Writing stream to collection without putting it all into memory

Ali_ihsan_Erdem1 · December 7, 2022, 12:31pm

hello
i want to insert rows into a collection from a java 8 stream. is there a way to insert larger-than-memory streams? and maybe do it parallel? only way i could think of is split it into the chunks (because its a stream i dont know the exact size) and insert each chunk sequentially.
is there a better way to do this ?
i am using sync driver

MaBeuLux88_xxx · December 8, 2022, 1:37pm

Hi @Ali_ihsan_Erdem1,

I don’t understand what you are trying to do exactly.

Where do the streams come from?
What is “larger than RAM” exactly?
What are you running in Prod for MongoDB ? You mentioned “chunks” so is it a sharded cluster?
How many Java process are you running in parallel to handle these streams?
If you are inserting sequentially, you don’t have the correct shard key. See Choose a shard key.
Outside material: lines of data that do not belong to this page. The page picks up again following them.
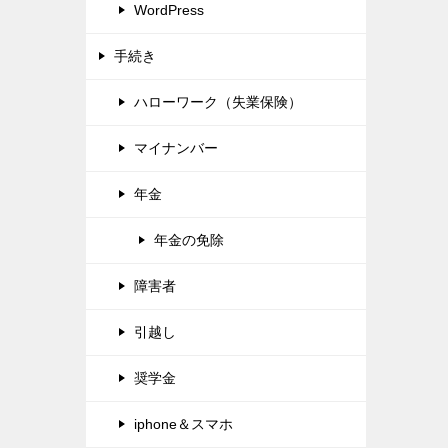
WordPress
手続き
ハローワーク（失業保険）
マイナンバー
年金
年金の免除
障害者
引越し
奨学金
iphone＆スマホ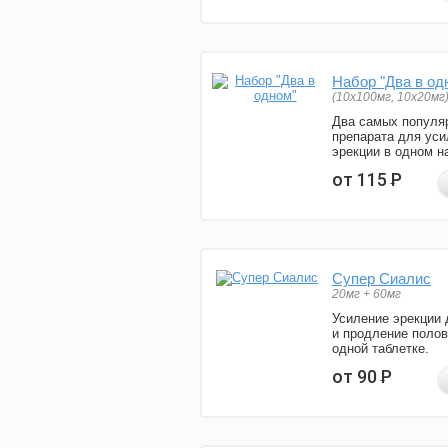
Набор "Два в од
(10x100мг, 10x20мг
Два самых популя
препарата для уси
эрекции в одном н
от 115
Р
Супер Сиалис
20мг + 60мг
Усиление эрекции 
и продление полов
одной таблетке.
от 90
Р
Ali_ihsan_Erdem1 · December 8, 2022, 3:33pm

lets say i have a 20GB csv file i want to insert into a mongodb collection. and i have 8gb of ram. is there a way to do this other than multiple insert_one or splitting the data into chunks and writing it chunk by chunk

MaBeuLux88_xxx · December 8, 2022, 3:50pm

Are you going to transform the data from the CSV (like transform dates in ISODates or make sure some geo loc data is stored as a proper GeoJSON valid point or you just want to insert the CSV “as is”?

If that’s the case then I think I would recommend using mongoimport with --type=csv.

You can use -j to set the number of insertion workers but if you really want to go fast, the easiest way is probably to cut it in 20 parts and spawn 20 jobs on 20 different machines. But then is your cluster strong enough to ingest that much data ?

Cheers,
Maxime.

Ali_ihsan_Erdem1 · December 8, 2022, 8:56pm

i know mongoimport and like i said i know that i can chunk my data in to pieces.
i was looking for a more elegant solution like giving mongodb driver an iterator and expecting the driver to do some magic.
i can resize my cluster to moon, that is not the problem but in my previous experience mongodb cant leverage all the hardware. we get "out of memory " errors on aggregations despite having enormous amount(256GB) of ram and relatively small(2GB max) collections. this is why i am rewriting our pipeline in java.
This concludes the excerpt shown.